Cuando se hallaba a unos cien metros de la parada del tranvía, Tarashkin oyó ruido y gritos entre las pilas de tablas. Naturalmente, todo lo que ocurría en la ciudad le interesaba del modo más directo.
Tarashkin se asomó tras las pilas y vio tres rapaces de pantalón chanchullo y gruesa cazadora que, resoplando irritadamente, aporreaban a otro, más bajito, descalzo, sin gorro y con un chaquetón guateado tan haraposo que causaba asombro. El chico aquel se defendía en silencio. Su flaca carita estaba cubierta de arañazos, la pequeña boca muy apretada, los ojos castaños centelleantes como los de un lobezno.
Tarashkin agarró a dos de los rapaces por el cuello de la cazadora y los levantó en vilo, dando al tercer agresor un rodillazo en las asentaderas que le hizo lanzar un alarido y ocultarse tras las tablas.
Los otros dos, agitándose en el aire, amenazaron a Tarashkin entro horribles juramentos, pero el deportista los zarandeó aún más fuertemente y ambos se tranquilizaron.
—No es la primera vez —les reprendió Tarashkin mirando mis resoplantes hociquillos— que veo que en la calle se abusa de los pequeños, so granujas. ¡Que eso no vuelva a ocurrir! ¿Entendido?
Obligados a contestar afirmativamente, los chicuelos; dijeron muy sombríos:
—Entendido.
Entonces Tarashkin los soltó, y ellos, diciéndole: “Cómo te agarremos ya verás”, se alejaron, las manos hundidas en los bolsillos.
El aporreado también quiso esfumarse, pero no pudo más que dar la vuelta y, con leve gemido, se dejó caer en el suelo, ocultando la cabeza en su andrajoso chaquetón.
Tarashkin se inclinó sobre él. El chicuelo estaba llorando.
—¡Pero hombre! —dijo Tarashkin—. ¿Dónde vives?
—En ninguna parte —respondió el chico sin levantar la cabeza.
—¿Cómo es eso? ¿Tienes madre?
—No.
—¿Y padre tampoco? ¡Vaya, hombre! ¿Eres huérfano? ¡Muy bien!

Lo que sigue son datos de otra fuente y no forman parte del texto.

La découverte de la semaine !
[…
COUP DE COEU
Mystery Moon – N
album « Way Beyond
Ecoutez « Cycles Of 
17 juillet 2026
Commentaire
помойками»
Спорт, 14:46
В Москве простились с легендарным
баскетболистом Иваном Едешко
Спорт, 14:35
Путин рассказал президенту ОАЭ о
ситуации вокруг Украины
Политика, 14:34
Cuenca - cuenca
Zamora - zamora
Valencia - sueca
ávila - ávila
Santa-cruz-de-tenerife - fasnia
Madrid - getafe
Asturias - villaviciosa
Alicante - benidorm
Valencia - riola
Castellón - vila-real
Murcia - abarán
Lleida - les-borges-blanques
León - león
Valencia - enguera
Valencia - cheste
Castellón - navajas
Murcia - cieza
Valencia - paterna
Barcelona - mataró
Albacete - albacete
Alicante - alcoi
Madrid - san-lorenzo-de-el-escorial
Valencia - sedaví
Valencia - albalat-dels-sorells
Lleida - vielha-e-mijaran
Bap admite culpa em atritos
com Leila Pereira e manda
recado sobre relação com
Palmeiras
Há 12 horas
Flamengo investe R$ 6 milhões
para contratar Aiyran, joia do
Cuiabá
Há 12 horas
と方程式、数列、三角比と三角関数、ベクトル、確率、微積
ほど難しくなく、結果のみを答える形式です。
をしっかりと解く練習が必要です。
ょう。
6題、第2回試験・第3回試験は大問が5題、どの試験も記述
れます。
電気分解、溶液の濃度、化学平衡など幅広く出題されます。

Tarashkin permaneció unos instantes meditabundo, fruncida la nariz. El chico zumbaba como un moscardón, el rostro oculto en la zamarra.

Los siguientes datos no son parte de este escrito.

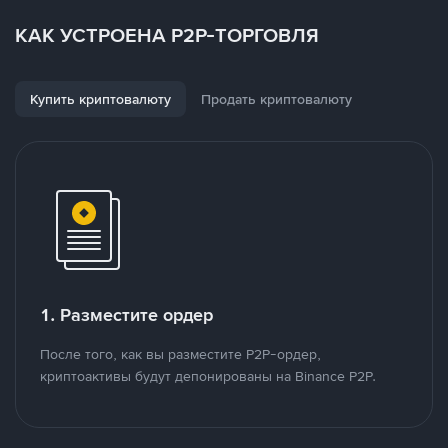
КАК УСТРОЕНА P2P-ТОРГОВЛЯ
Купить криптовалюту
Продать криптовалюту
1. Разместите ордер
После того, как вы разместите P2P-ордер,
криптоактивы будут депонированы на Binance P2P.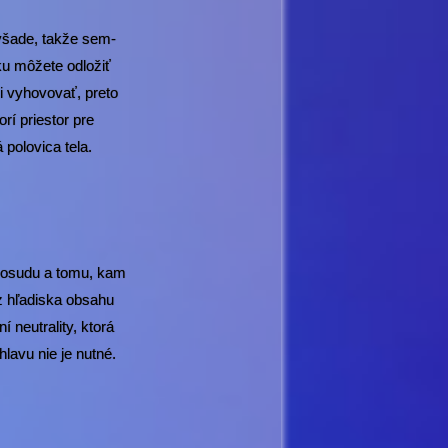
 všade, takže sem-
zku môžete odložiť
i vyhovovať, preto
rí priestor pre
 polovica tela.
u osudu a tomu, kam
z hľadiska obsahu
neutrality, ktorá
lavu nie je nutné.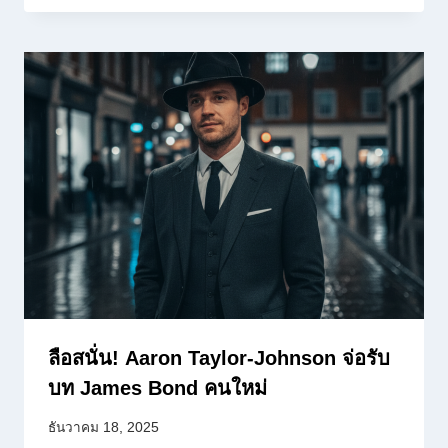
ลือสนั่น! Aaron Taylor-Johnson จ่อรับ
บท James Bond คนใหม่
ธันวาคม 18, 2025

—¿Quieres comer? —le preguntó severo Tarashkin.
—Sí.
—Bueno, vente conmigo al club.
El chico quiso levantarse, pero las piernas no le sostenían, Tarashkin lo tomó en brazos —el pequeño no pesaba más allá de quince kilos— y lo llevó al tranvía. El viaje fue largo. Al pasar de un tranvía a otro, Tarashkin compró un bollo al chico, que, convulsivo, ahogándose de ansia, clavó los dientes en él. De la última parada al club náutico fueron a pie. Al abrir la cancela para que entrara el chico, Tarashkin le advirtió:
—No se te ocurra robar nada.
—Yo sólo robo pan.
El chico miró soñoliento el agua, que, iluminada por los alegres rayos del sol, se reflejaba en las acharoladas barcas; en un argentado sauce que volcaba en el río su belleza; en los botes de dos y cuatro remos ocupados por musculosos y bronceados deportistas. La flaca carita del niño expresaba indiferencia y cansancio. Cuando Tarashkin se volvió de espaldas, el chico se metió bajo el tablado que unía el ancho portón del club con el atracadero y se durmió al instante, hecho un ovillo.
Al anochecer, Tarashkin lo sacó de allí, le mandó que se lavara en el río las manos y la cara y lo llevó a cenar. Al chico lo sentaron a la mesa con los remeros. Tarashkin dijo a sus camaradas:
—Al rapazuelo este podemos dejarlo en el club, no nos arruinará y se irá acostumbrando al agua poco a poco. Necesitamos tener aquí un chico avispado.
Los camaradas se manifestaron de acuerdo, diciendo que el rapaz podía quedarse allí. El chico escuchaba la conversación comiendo mesuradamente. Después de cenar, se levantó en silencio del banco. Nada podía asombrarlo, ¡había visto tantas cosas!
Tarashkin llevó al chico al atracadero, se sentó a su lado y le preguntó:
—¿Cómo te llamas?
—Iván.
—¿De dónde eres?
—De Siberia. Del Alto Amur.
—¿Hace tiempo que has llegado de allí?
—Llegué ayer.
—¿Cómo?
—Unas veces a pie, otras oculto bajo los vagones.
—¿Y qué te ha traído a Leningrado?
—Eso es cosa mía —respondió el chico, y volvió la cabeza—. Si he venido, es porque tenía que venir.
—Dímelo, no voy a hacerte nada malo.
El chico dio la callada por respuesta y, poco a poco, escondió de nuevo la cabeza en el chaquetón. Aquella noche, Tarashkin no logró sacarle nada.